> **What to work on**
Look through the records below and collect all lines that hold the string "Popular".

(Pixel coordinate grounding data)
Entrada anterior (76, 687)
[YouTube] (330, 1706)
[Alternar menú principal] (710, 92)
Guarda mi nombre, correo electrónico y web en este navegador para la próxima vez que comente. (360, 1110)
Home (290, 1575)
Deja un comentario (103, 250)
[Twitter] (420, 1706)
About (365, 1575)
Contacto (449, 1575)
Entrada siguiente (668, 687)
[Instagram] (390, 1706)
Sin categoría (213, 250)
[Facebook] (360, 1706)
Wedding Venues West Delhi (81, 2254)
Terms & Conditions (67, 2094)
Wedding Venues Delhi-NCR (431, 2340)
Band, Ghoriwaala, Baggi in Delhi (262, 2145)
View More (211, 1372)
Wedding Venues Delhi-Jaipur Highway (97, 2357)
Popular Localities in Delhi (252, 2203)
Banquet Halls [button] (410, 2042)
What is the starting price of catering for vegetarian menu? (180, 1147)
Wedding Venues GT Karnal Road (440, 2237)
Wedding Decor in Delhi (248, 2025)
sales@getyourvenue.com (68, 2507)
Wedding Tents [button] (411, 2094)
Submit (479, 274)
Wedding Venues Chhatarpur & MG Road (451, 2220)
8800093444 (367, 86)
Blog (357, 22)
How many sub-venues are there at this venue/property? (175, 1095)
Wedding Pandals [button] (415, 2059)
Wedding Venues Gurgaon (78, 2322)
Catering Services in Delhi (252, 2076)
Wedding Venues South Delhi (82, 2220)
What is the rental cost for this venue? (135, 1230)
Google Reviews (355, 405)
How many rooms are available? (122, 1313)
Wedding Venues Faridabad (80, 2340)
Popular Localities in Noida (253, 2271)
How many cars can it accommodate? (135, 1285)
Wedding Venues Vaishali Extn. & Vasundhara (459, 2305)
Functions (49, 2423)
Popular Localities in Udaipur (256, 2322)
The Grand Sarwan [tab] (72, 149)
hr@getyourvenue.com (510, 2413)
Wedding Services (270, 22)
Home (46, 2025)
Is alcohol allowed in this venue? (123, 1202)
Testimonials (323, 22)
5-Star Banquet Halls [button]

> **Solution to the exercise**
Popular Localities in Delhi (252, 2203)
Popular Localities in Noida (253, 2271)
Popular Localities in Udaipur (256, 2322)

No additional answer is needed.